Top of SOURCE DATA
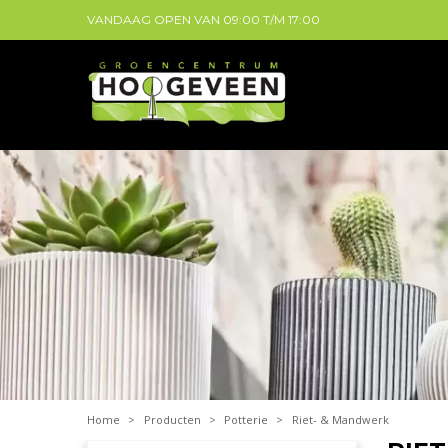
VANDAAG OPEN VAN
09:00
T/M
17:00
Home
>
Producten
>
Potterie
>
Riet- & Mandwerk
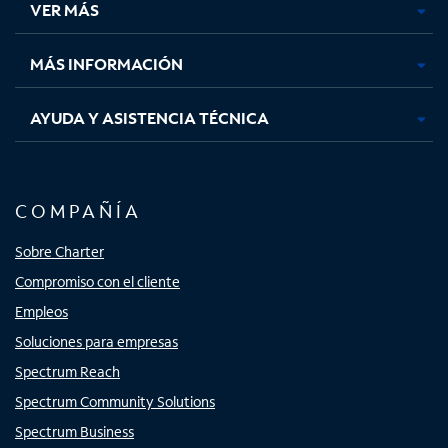
VER MÁS
pestaña
pestaña
pestaña
pestaña
nueva
nueva
nueva
nueva
MÁS INFORMACIÓN
AYUDA Y ASISTENCIA TÉCNICA
COMPAÑÍA
Sobre Charter
Compromiso con el cliente
Empleos
Soluciones para empresas
Spectrum Reach
Spectrum Community Solutions
Spectrum Business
Bottom of SOURCE DATA
▶ **WHAT IS NEEDED**:
Take the data above and repeat it exactly, leaving each picture out.

▶ **ANSWER SECTION**:
VANDAAG OPEN VAN
09:00
T/M
17:00
Home
>
Producten
>
Potterie
>
Riet- & Mandwerk
VER MÁS
pestaña
pestaña
pestaña
pestaña
nueva
nueva
nueva
nueva
MÁS INFORMACIÓN
AYUDA Y ASISTENCIA TÉCNICA
COMPAÑÍA
Sobre Charter
Compromiso con el cliente
Empleos
Soluciones para empresas
Spectrum Reach
Spectrum Community Solutions
Spectrum Business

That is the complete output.